▶ _WHAT IS BEING ASKED_
The expected output is a copy of every line in the records with the string "werden".

---------- DATA FOR REVIEW ----------

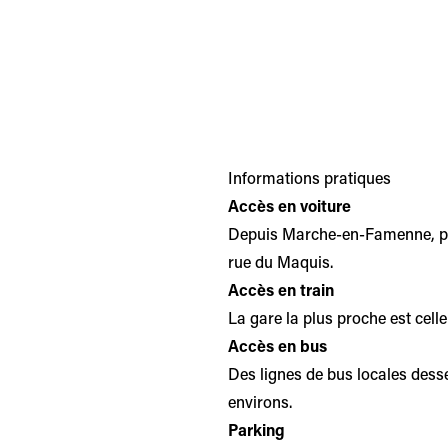
Informations pratiques
Accès en voiture
Depuis Marche-en-Famenne, pren
rue du Maquis.
Accès en train
La gare la plus proche est cell
Accès en bus
Des lignes de bus locales des
environs.
Parking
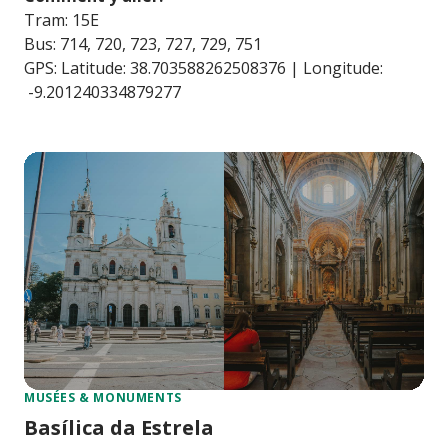
Tram: 15E
Bus: 714, 720, 723, 727, 729, 751
GPS: Latitude: 38.703588262508376 | Longitude:
-9.201240334879277
MUSÉES & MONUMENTS
Basílica da Estrela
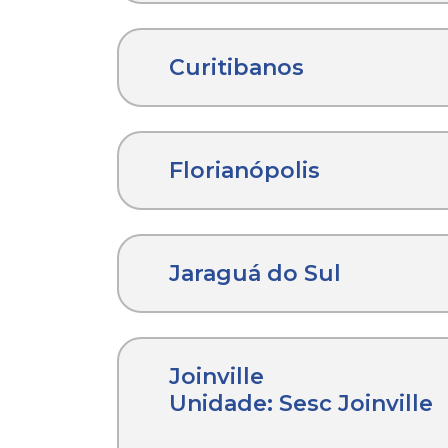
Curitibanos
Florianópolis
Jaraguá do Sul
Joinville
Unidade: Sesc Joinville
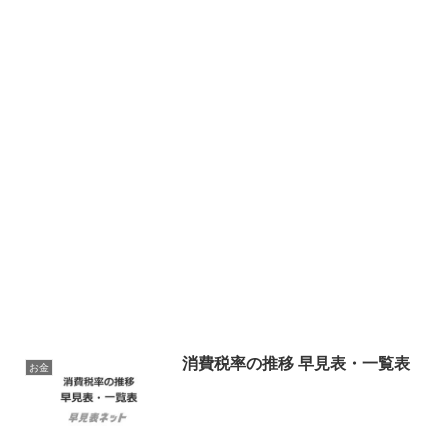
消費税率の推移 早見表・一覧表
お金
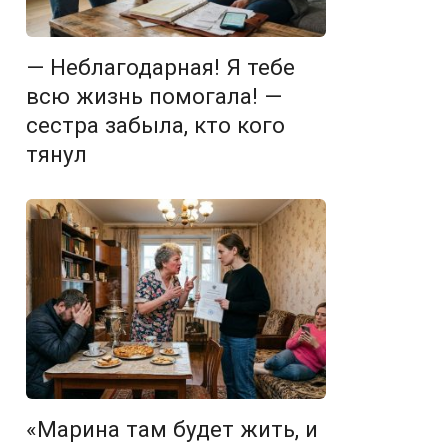
— Неблагодарная! Я тебе
всю жизнь помогала! —
сестра забыла, кто кого
тянул
«Марина там будет жить, и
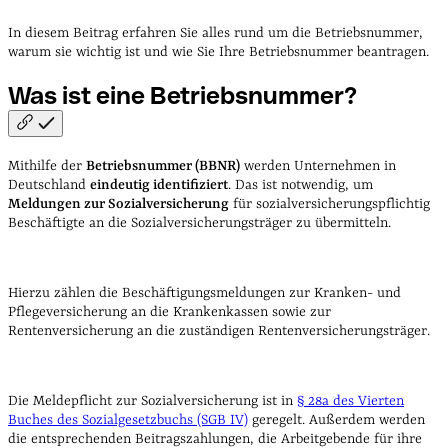
In diesem Beitrag erfahren Sie alles rund um die Betriebsnummer,
warum sie wichtig ist und wie Sie Ihre Betriebsnummer beantragen.
Was ist eine
Betriebsnummer?
Mithilfe der
Betriebsnummer (BBNR)
werden Unternehmen in
Deutschland
eindeutig identifiziert
. Das ist notwendig, um
Meldungen zur Sozialversicherung
für sozialversicherungspflichtig
Beschäftigte an die Sozialversicherungsträger zu übermitteln.
Hierzu zählen die Beschäftigungsmeldungen zur Kranken- und
Pflegeversicherung an die Krankenkassen sowie zur
Rentenversicherung an die zuständigen Rentenversicherungsträger.
Die Meldepflicht zur Sozialversicherung ist in
§ 28a des Vierten
Buches des Sozialgesetzbuchs (SGB IV)
geregelt. Außerdem werden
die entsprechenden Beitragszahlungen, die Arbeitgebende für ihre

----------

▶ _SOLUTION FOR THIS TASK_
werden Unternehmen in
geregelt. Außerdem werden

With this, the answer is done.